David Drake is famous for the Hammer's Slammers SF mercenary novels.  Much of the action is combat oriented. Sharp end is different.  A team of slammers, some of whom are on thin ice for various reasons, are sent to a planet torn apart by gang warfare to see which faction the slammers should offer their services to. After seeing both sides they determine that neither side is acceptable rulers for the planet. (''Everybody dies someday.  When it's my day I don't want to have helped either of these people.'' one member of the team says during the discussion. )

 There is more personal interaction and non combat activity in the book, plus a good amount of violent action in various forms. If you're looking for inspiration for a military themed game with more roleplaying than combat, this is a book for you.

Crysis legion by Peter Watts.

Books based on video games usually suck. There are exceptions to easch rule.  Crysis legion is one.
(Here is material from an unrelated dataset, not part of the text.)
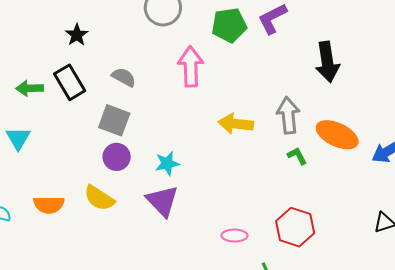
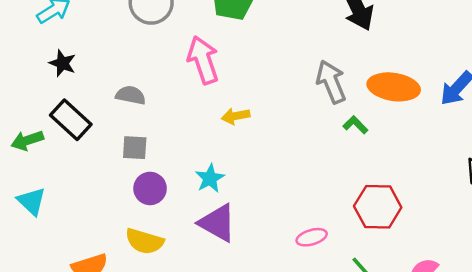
gray square: (114, 120) -> (135, 148), size x0.7
yellow arrow: (236, 124) -> (236, 116), moved, size x0.7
Based on crysis 2, the book follows a marine code named Alcatraz who is sent on a rescue mission to NYC only to end up in an alien invasion, previously wounded or possibly killed in action, stuffed into a suit of cybernetic symbiotic body armor called a nanosuit that he soon realizes is more advanced than any human technology could be, abd discovers he's becoming more than human.

Also, becoming more than human means becoming something that's not human anymore, and it may be a one way trip.

Peter watts is a scientist, and Crysis legion will have you looking up things like 'saccade' and 'Portia spider'. There are lots of advanced scientific issues raised, but still plenty of action too. All in all an excellent novel for serious readers.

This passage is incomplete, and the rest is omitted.